Sex, Crime and Literature in Victorian England
First Edition
Ian Ward

The Victorians worried about many things, prominent among their worries being the 'condition' of England and the 'question' of its women. Sex, Crime and Literature in Victorian England revisits these particular anxieties, concentrating more closely upon four 'crimes' which generated especial concern amongst contemporaries: adultery, bigamy, infanticide and prostitution. Each engaged questions of sexuality and its regulation, legal, moral and cultural, for which reason each attracted the considerable interest not just of lawyers and parliamentarians, but also novelists and poets and perhaps most importantly those who, in ever-larger numbers, liked to pass their leisure hours reading about sex and crime. Alongside statutes such as the 1857 Matrimonial Causes Act and the 1864 Contagious Diseases Act, Sex, Crime and Literature in Victorian England contemplates those texts which shaped Victorian attitudes towards England's 'condition' and the 'question' of its women: the novels of Dickens, Thackeray and Eliot, the works of sensationalists such as Ellen Wood and Mary Braddon, and the poetry of Gabriel and Christina Rossetti.

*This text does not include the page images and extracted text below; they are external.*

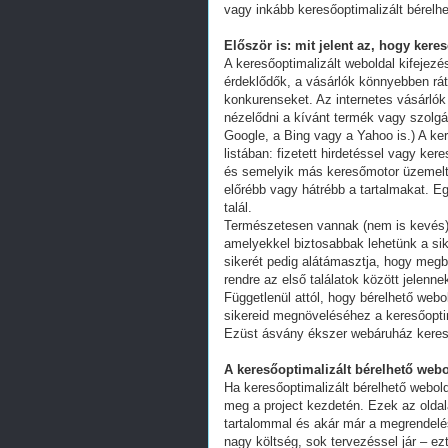
vagy inkább keresőoptimalizált bérelhe
Először is: mit jelent az, hogy kere
A keresőoptimalizált weboldal kifejez
érdeklődők, a vásárlók könnyebben ráta
konkurenseket. Az internetes vásárlók
nézelődni a kívánt termék vagy szolgál
Google, a Bing vagy a Yahoo is.) A ker
listában: fizetett hirdetéssel vagy k
és semelyik más keresőmotor üzemeltet
előrébb vagy hátrébb a tartalmakat. Eg
talál.
Természetesen vannak (nem is kevés) 
amelyekkel biztosabbak lehetünk a s
sikerét pedig alátámasztja, hogy megb
rendre az első találatok között jelenn
Függetlenül attól, hogy bérelhető webo
sikereid megnöveléséhez a keresőoptim
Ezüst ásvány ékszer webáruház kereső
A keresőoptimalizált bérelhető webo
Ha keresőoptimalizált bérelhető webold
meg a project kezdetén. Ezek az oldal
tartalommal és akár már a megrendelés
nagy költség, sok tervezéssel jár – ez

Sex, Crime and Literature in Victorian England is a richly contextual commentary on a critical period in the evolution of modern legal and cultural attitudes to the relation of crime, sexuality and the family.



Ian Ward is Professor of Law at Newcastle University, and the author of a number of books on law, literature and history including 'Law and Literature: Possibilities and Perspectives' (Cambridge University Press, 1995), 'Shakespeare and the Legal Imagination' (Cambridge University Press, 1999), The English Constitution: Myths and Realities' (Hart Publishing, 2004), 'Law, Text, Terror' (Cambridge University Press, 2009) and most recently 'Law and the Brontes' (Palgrave, 2011).